> _Data for the task_
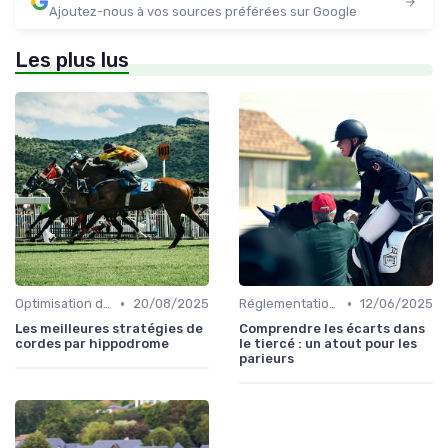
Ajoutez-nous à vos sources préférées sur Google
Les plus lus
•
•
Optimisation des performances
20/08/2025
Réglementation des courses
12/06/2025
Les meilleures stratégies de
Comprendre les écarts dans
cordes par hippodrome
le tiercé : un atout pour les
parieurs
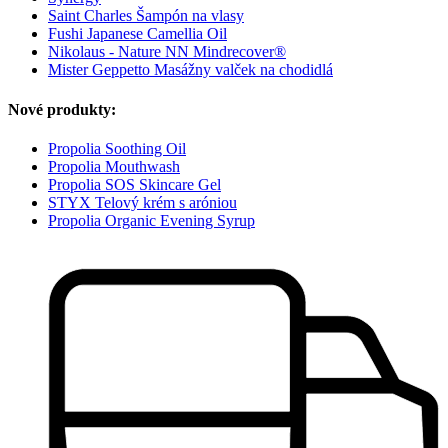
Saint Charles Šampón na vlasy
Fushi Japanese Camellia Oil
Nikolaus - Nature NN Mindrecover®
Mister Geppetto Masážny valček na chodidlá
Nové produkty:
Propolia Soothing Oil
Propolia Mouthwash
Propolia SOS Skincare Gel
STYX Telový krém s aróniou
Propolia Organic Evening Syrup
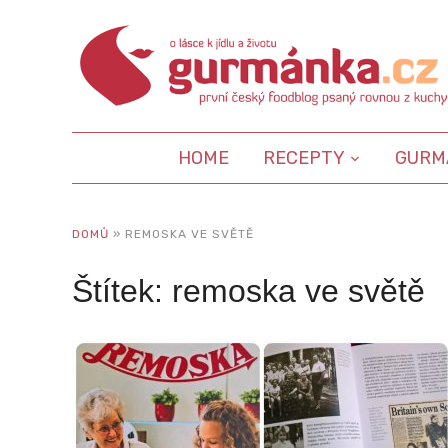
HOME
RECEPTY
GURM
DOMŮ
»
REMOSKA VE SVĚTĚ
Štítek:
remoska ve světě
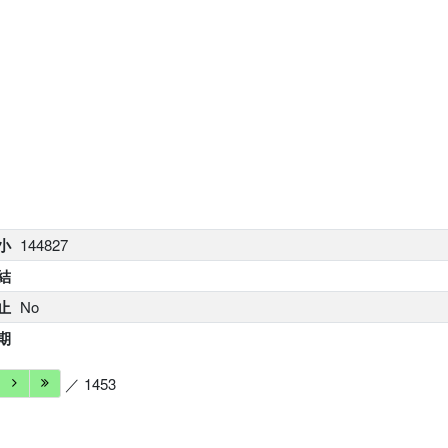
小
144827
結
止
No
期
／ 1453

* * *

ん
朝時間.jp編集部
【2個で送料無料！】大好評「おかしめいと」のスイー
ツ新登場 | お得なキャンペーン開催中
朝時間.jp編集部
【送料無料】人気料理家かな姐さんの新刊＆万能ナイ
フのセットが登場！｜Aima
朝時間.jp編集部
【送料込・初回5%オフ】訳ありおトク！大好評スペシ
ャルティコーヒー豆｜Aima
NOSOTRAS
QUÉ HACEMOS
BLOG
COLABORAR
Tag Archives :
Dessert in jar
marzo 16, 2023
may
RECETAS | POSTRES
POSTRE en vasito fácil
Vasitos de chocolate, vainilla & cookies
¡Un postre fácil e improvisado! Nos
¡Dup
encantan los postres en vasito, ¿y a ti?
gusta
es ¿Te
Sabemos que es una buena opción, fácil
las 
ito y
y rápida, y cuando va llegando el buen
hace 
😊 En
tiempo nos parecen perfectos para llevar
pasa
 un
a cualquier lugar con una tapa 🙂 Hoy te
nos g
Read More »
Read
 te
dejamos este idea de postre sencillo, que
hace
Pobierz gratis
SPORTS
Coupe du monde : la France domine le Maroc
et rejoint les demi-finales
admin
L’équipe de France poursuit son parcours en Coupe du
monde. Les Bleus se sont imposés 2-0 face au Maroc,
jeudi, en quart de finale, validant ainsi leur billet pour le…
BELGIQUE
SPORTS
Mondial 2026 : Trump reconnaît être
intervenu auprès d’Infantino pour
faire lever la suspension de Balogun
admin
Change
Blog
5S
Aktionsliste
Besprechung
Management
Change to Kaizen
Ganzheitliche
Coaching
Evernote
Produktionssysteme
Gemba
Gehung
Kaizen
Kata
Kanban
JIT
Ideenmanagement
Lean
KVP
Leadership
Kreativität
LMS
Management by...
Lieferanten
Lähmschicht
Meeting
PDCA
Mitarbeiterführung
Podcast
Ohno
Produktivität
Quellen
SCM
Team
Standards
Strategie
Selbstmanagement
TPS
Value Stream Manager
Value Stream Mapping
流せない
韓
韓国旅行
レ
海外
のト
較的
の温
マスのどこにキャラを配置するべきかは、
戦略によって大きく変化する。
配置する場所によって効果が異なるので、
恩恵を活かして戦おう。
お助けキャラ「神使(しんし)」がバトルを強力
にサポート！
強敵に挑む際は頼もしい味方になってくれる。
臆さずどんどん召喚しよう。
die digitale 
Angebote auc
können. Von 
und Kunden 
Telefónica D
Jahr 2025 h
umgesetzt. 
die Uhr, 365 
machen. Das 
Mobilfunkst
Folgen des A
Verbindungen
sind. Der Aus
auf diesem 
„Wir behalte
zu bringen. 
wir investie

> _Assignment_
In the listing above, find the line with "Ajoutez-nous à vos" and the line with "Mister Geppetto Masážny valček na chodidlá". Copy exactly those lines and all between them, minus the images.

> _Response to this task_
Ajoutez-nous à vos sources préférées sur Google
Les plus lus
•
•
Optimisation des performances
20/08/2025
Réglementation des courses
12/06/2025
Les meilleures stratégies de
Comprendre les écarts dans
cordes par hippodrome
le tiercé : un atout pour les
parieurs
Saint Charles Šampón na vlasy
Fushi Japanese Camellia Oil
Nikolaus - Nature NN Mindrecover®
Mister Geppetto Masážny valček na chodidlá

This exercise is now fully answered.